Ten years ago, folding the entire market lifecycle into a pre-committed contract would've been a herculean feat. Today, although certainly a tricky technical puzzle to assemble, web3 infrastructure and tooling has progressed significantly. Modern L2s, stronger contract engineering disciplines, etc. make it reasonable and scalable for us to manage every part of the lifecycle on-chain. Not everything has to be executed on-chain, but the chain is what drives markets along while ensuring commitments are enforced and states are transparent.

Closing Remarks

Writing this post wasn't my original goal; I simply set out to understand the current state of prediction market platforms and how they might set us on a path towards the markets I assumed we were working towards. While exploring, I quickly realized they're on a one-way trip towards centralization. After thinking about the forces pulling platforms in that direction, I came to a conclusion: Prediction market platforms haven't failed to build towards the thesis because it's infeasible to achieve. They've failed because platforms have made decisions that ensure strong commitments are existential challenges.

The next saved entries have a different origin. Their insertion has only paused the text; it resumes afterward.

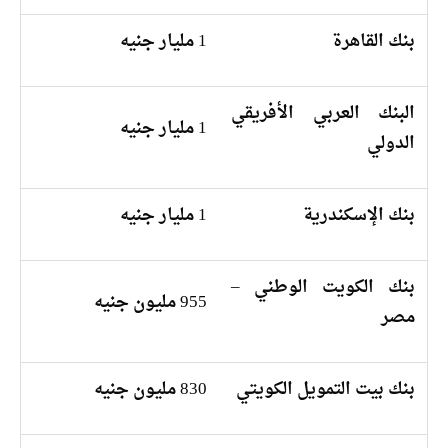
بنك القاهرة
1 مليار جنيه
البنك العربي الأفريقي
1 مليار جنيه
الدولي
بنك الإسكندرية
1 مليار جنيه
بنك الكويت الوطني –
955 مليون جنيه
مصر
بنك بيت التمويل الكويتي
830 مليون جنيه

My criticisms are not about any one platform, and I'm conscious that platforms today took on the shape we know due to historical precedence and myopic decision-making under complex pragmatic pressures. However, when we look at prediction market platforms from first principles, we can envision a future leading towards the prediction markets we were promised.

Redefining the existing platform model, utilizing state of the art tools, and innovating to bring it all together will be challenging. However, it certainly is possible and the implications of building the prediction markets we were promised are vast. Slaying dragons isn't easy work, but I believe it's worthwhile and I know others do too.